The U.S. Senate overwhelmingly passed bipartisan legislation Wednesday to make it easier to prosecute websites facilitating sex trafficking and allow victims to pursue federal civil claims,
The vote was 97-2. The House earlier this year passed similar legislation.
U.S. Sen. Claire, McCaskill, a major architect of the legislation, predicted President Donald Trump will sign the bill into law.
"I am confident that we will get the support of the president," the senator said in a conference call to reporters hours in advance of the Senate vote.
The legislation was prompted by a two-year Senate committee investigation of the Backpage website. McCaskill and Sen. Rob Portman, R-Ohio, led the investigation, which led to a U.S. Supreme Court ruling that forced Backpage to turn over key documents to the committee.
"What we discovered was they had been knowingly facilitating sex trafficking on their web page and profiting to the tune of billions of dollars," she said.
With estimated annual revenues of more than $150 million, Backpage is a market leader in commercial sex advertising and has been linked to hundreds of reported cases of sex trafficking, McCaskill said in a news release after the Senate vote.
The Democratic lawmaker said an "outdated law" had provided Backpage with "complete and total immunity from being held accountable for their bad behavior."
The legislation is narrowly crafted to go after Backpage and other websites aiding sex trafficking and "children being sold for sex."
Critics said the bill will do little to stop sex trafficking, but instead stifle innovation and free speech online.

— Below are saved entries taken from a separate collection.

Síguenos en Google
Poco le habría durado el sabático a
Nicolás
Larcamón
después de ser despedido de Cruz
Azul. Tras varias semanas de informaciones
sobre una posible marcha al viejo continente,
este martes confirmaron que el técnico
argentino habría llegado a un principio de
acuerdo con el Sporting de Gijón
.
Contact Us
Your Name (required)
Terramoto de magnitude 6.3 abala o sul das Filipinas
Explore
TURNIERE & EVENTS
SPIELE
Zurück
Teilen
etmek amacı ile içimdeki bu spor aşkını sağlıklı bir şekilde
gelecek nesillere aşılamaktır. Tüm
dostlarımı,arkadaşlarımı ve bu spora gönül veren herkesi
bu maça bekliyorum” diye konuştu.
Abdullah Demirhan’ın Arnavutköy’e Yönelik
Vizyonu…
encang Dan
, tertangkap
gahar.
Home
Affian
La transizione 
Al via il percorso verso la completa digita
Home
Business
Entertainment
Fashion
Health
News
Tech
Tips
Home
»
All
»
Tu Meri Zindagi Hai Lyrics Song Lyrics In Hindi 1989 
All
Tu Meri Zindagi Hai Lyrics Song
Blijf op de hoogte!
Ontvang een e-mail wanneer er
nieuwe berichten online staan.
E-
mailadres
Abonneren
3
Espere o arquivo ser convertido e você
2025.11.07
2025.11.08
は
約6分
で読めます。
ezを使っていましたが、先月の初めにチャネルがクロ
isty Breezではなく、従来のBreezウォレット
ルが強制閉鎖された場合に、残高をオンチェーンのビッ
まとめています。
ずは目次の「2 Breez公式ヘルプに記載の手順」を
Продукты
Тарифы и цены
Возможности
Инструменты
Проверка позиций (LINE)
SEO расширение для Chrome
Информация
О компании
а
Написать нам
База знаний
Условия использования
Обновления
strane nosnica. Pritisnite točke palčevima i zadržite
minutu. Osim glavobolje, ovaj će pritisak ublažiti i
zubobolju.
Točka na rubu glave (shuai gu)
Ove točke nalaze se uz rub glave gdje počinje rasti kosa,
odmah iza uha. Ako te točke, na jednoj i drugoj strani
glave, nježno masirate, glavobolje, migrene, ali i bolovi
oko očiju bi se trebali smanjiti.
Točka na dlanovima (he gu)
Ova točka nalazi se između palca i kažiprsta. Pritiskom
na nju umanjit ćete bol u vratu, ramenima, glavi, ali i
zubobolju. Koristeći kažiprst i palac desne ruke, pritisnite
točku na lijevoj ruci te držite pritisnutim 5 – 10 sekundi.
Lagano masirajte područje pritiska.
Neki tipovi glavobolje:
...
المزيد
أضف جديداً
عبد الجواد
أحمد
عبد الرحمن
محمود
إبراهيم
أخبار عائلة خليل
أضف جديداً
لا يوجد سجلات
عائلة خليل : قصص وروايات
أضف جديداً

But McCaskill dismissed such criticism. She said it is a narrowly crafted bill that won't "touch any of their freedom-of-speech issues."
"This is about knowingly facilitating sex trafficking," she said. She said the legislation does not seek to be the "thought police on the internet."
The legislation aids efforts to prosecute Backpage and other websites facilitating sex trafficking, she said.
Local prosecutors have been hampered in their efforts to file criminal charges against such entities, McCaskill said. "They have not had the ability to go after these guys."
McCaskill said the bill "opens it up so not only can victims bring civil claims, but prosecutors can bring criminal charges under state law and states' attorneys general can bring civil claims in federal court."
A former prosecutor, McCaskill has offered to share the more than one million pages of materials from the investigation with local prosecutors and law enforcement.